1. Junk food and candy (27)
2. Financial products, including insurance (26)
3. Cars and car products (24)
4. Prescription drugs (20)
5. Soap and cleaning for people and homes (18)
6. Telecom (16)
7. Over the counter healthcare products (13)
8. Fast food restaurants (12)
8. Food products not junk (12)
10. Pet products (10)

 

To the degree that advertising reflects reality, we have become a nation of clean people living in clean houses addicted to junk and fast food that we eat while on the phone in our cars headed to the pharmacy to fill a prescription.

Besides pet products, dogs and cats appear in ads for prescription drugs, crafts, junk food, banks, department stores, hospitals, and cars. Sometimes pets are the center of these commercials, but just as often, they are part of the scenery, like furniture, wall hangings, paved streets, buildings, computers, and children.
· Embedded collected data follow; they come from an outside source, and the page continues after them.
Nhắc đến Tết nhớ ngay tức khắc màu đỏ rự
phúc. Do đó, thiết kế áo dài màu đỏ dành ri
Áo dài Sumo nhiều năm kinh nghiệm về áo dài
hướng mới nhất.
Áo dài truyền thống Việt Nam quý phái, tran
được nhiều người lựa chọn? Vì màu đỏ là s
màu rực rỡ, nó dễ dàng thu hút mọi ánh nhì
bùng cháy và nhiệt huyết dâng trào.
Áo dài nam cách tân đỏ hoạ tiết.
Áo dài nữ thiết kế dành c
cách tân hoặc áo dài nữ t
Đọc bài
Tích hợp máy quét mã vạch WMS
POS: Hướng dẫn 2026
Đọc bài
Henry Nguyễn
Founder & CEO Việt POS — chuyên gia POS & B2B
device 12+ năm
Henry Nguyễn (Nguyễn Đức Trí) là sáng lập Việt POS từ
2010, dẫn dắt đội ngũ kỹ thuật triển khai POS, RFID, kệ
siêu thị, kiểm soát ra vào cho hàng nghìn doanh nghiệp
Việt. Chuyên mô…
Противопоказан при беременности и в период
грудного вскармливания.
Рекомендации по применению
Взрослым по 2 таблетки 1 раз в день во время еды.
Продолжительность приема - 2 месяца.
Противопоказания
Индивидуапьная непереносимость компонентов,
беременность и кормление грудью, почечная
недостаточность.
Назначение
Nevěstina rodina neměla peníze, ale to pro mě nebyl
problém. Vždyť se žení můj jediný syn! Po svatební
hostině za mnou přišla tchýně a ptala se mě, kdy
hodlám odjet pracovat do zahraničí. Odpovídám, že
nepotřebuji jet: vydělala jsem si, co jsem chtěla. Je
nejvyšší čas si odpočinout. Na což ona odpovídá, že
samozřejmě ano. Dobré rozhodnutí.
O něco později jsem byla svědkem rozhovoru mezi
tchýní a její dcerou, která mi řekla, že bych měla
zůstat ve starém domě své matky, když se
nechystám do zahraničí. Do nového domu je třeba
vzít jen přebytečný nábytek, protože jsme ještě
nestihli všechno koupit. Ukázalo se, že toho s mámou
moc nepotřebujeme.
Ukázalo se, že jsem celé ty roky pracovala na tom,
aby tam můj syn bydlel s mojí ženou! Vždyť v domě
We can see dancing in a similar mix of products as those containing dogs: cars, telecom, financial services, hospitals, food, fast food restaurants, prescription drugs, department stores, and delivery services. In all these commercials, though, dancing represents one thing and one thing only: the ecstatic joy at improving one’s life and achieving happiness through the purchase and use of a product or service.

These people are so happy they could dance.  And how did they get this happy?

By buying something.

Be it that wonderful feeling of a fresh mouth that gum gives you, or the infinite happiness that fills you when you buy a fashionable top on sale, or the addictive buzz in the brain that a piece of candy drills into you, or the sheer exhilaration of knowing that your basement and closets won’t collect moisture anymore, or the sudden burst of joyful energy that your skin has cleared up (despite the diarrhea, constipation, liver damage, and hot flashes you may suffer)—whatever the problem and product, it’s solved now and that means we can dance our booties off. Dancing means you are happy in CommercialLand, and happy means you have bought something.